Last July marked the fourth anniversary of the passage and signing of the Dodd-Frank Act, so it is appropriate to reflect on the two sections of the DFA most of
February 2, 2015 - Editor
Category: Clearing

Last July marked the fourth anniversary of the passage and signing of the Dodd-Frank Act, so it is appropriate to reflect on the two sections of the DFA most of interest to OTC Space readers, Title VII on derivatives, and Section 619, the Volcker Rule.

Title VII and Section 619, Four Years On

George M. Bollenbacher

Partner, Capital Markets Advisors

Last July marked the fourth anniversary of the passage and signing of the Dodd-Frank Act, so it is appropriate to reflect on the two sections of the DFA most of interest to OTC Space readers, Title VII on derivatives, and Section 619, the Volcker Rule.

Title VII

The first question we might ask about Title VII is whether swaps were really at the heart of the financial meltdown. Clearly AIG’s bailout captured the public’s attention, and the difficulties several municipalities had with IRSs were cautionary, but I would maintain that the role of swaps in the panic was much less than the real cause, the bursting of a massive credit bubble. Thus it is fair to say that the swaps market was a sidelight in the panic, albeit highly visible.

A much more important aspect of the swaps market, though, was its opacity. While the market size, as measured by notional, significantly overstates its risk, it is still highly dangerous to leave a large market like this largely invisible to the regulators, and even to its own participants. That danger is accentuated by the fact that the risk in this market is essentially double compared to, for example, the securities markets, because every position carries both market risk and counterparty risk throughout its life.
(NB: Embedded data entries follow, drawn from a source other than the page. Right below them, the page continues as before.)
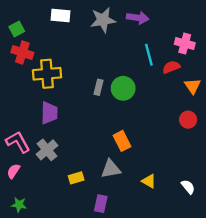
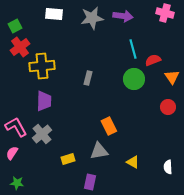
pink cross: (185, 44) -> (165, 13), moved
red cross: (22, 52) -> (20, 47), turned 36
green circle: (123, 88) -> (134, 79), moved
white semicircle: (188, 187) -> (168, 167), turned -144

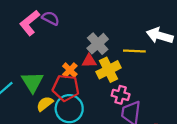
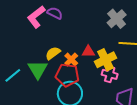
gray cross: (98, 44) -> (117, 19), moved
pink cross: (121, 95) -> (110, 74), moved
yellow semicircle: (45, 104) -> (53, 53), moved

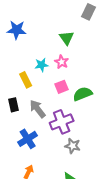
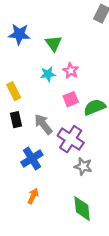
green triangle: (67, 38) -> (54, 43), moved
yellow rectangle: (26, 80) -> (14, 91), moved
purple cross: (62, 122) -> (71, 139), turned -35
So the biggest benefit of Title VII should have been the reporting requirement. If implemented properly, this requirement would have given the regulators, and to a lesser extent market participants, a real-time view of volumes, concentrations of counterparty risk, and even suspicious trading behavior. Unfortunately, none of these benefits have accrued, mostly because the requirement was badly implemented.

To begin with, the segment of the market which has the highest concentration of risk, single-name CDSs, still has no reporting requirement at all. Second, the product taxonomy is not functional, let alone mature, so that some of the highest risk areas – the various bespoke products – are lumped into an amorphous mass. Third, nobody appears to be checking the accuracy of the reported data, so we continually see trade reports that are obviously incorrect. Fourth, different jurisdictions have adopted different reporting methodologies, so nobody is sure on a worldwide basis which trade is which and how many are duplicates. Finally, trades where one counterparty is domiciled in a country with secrecy laws are purposely being mis-reported, with that counterparty’s CICI obfuscated. The bottom line is that reporting has yet to deliver on any of its promises.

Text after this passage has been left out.